- Born: 22 February 1910 Hackney, London, England
- Died: 19 June 1986 (aged 76)
- Education: Cambridge University

Association football career

College career
- Years: Team / Apps / (Gls)
- Cambridge University

Cricket information
- Batting: Right-handed

Domestic team information
- Cambridge University
- Middlesex County Cricket Club

= William Webster (cricketer, born 1910) =

English athlete, stockbroker, and administrator (1910–1986)

William Hugh Webster (22 February 1910 – 19 June 1986) was an English cricketer, footballer, stockbroker and administrator.

==Biography==
He was born in Hackney and educated at Highgate School and Cambridge University. He lived in Hampstead and St John's Wood and worked in the City.

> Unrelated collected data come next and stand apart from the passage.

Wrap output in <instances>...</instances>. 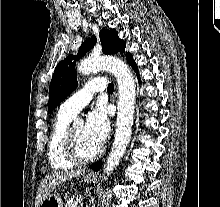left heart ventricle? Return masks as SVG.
<instances>
[{"label": "left heart ventricle", "instance_id": "obj_1", "mask_svg": "<svg viewBox=\"0 0 220 207\" xmlns=\"http://www.w3.org/2000/svg\"><path fill=\"white\" fill-rule=\"evenodd\" d=\"M73 134L78 153L81 156H91L99 149V146L87 137L82 125L74 126Z\"/></svg>", "mask_w": 220, "mask_h": 207}]
</instances>
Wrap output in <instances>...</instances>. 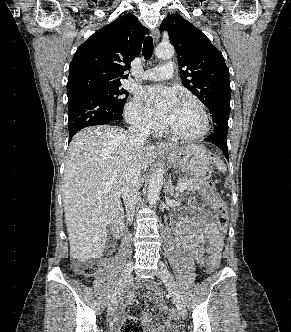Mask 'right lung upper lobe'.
Listing matches in <instances>:
<instances>
[{
	"label": "right lung upper lobe",
	"instance_id": "cb5924a9",
	"mask_svg": "<svg viewBox=\"0 0 291 332\" xmlns=\"http://www.w3.org/2000/svg\"><path fill=\"white\" fill-rule=\"evenodd\" d=\"M148 30L133 14H125L90 36L76 51L68 77V96L96 85L121 84L123 72L140 53Z\"/></svg>",
	"mask_w": 291,
	"mask_h": 332
}]
</instances>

As a cricketer, his opportunities were limited by the demands of his business and also by the conflict on his spare time of football, both taking up so much of his annual leave (which was so brief pre-war).

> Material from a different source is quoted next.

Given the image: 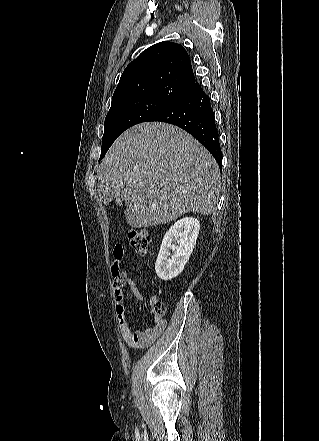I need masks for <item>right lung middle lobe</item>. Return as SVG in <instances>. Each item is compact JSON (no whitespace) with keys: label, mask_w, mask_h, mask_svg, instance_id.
Returning <instances> with one entry per match:
<instances>
[{"label":"right lung middle lobe","mask_w":319,"mask_h":441,"mask_svg":"<svg viewBox=\"0 0 319 441\" xmlns=\"http://www.w3.org/2000/svg\"><path fill=\"white\" fill-rule=\"evenodd\" d=\"M171 101L157 97H139L112 106L105 118L101 160L115 139L126 129L148 121Z\"/></svg>","instance_id":"1"}]
</instances>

He won seven Amateur International football caps and as well as gaining blues at Cambridge for both cricket and football, played 46 first-class matches for Middlesex as a right-handed batsman between 1932 and 1947.

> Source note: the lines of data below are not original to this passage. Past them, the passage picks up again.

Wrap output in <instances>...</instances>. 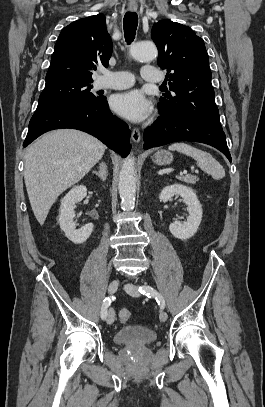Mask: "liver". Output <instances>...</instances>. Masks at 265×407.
I'll list each match as a JSON object with an SVG mask.
<instances>
[{
  "label": "liver",
  "instance_id": "liver-1",
  "mask_svg": "<svg viewBox=\"0 0 265 407\" xmlns=\"http://www.w3.org/2000/svg\"><path fill=\"white\" fill-rule=\"evenodd\" d=\"M104 152L102 142L75 129L47 133L26 149L24 180L40 225L59 195L79 182Z\"/></svg>",
  "mask_w": 265,
  "mask_h": 407
}]
</instances>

Beyond these sporting skills, it is as an administrator that he will probably be best remembered. He was elected to the Middlesex General Committee in 1954, he was Chairman of the Cricket Committee (1965–1970), Treasurer (1962–1975) and President (1980–1982). He was equally active in his service to Marylebone Cricket Club (MCC). He served on its committee (1960–1978) and also chaired the Ground and Fixtures Committee (1962–1976). He was President of the MCC (1977–1978). He attended every day of the court hearing into the "Packer Case".

He served the Football Association from 1950 to 1986 and chaired the Finance Committee (1974–1986).

As a stockbroker, he advocated a long-term strategy and whether guarding Middlesex's meagre resources or the Football Association's more ample funds, they were always safe under his guidance.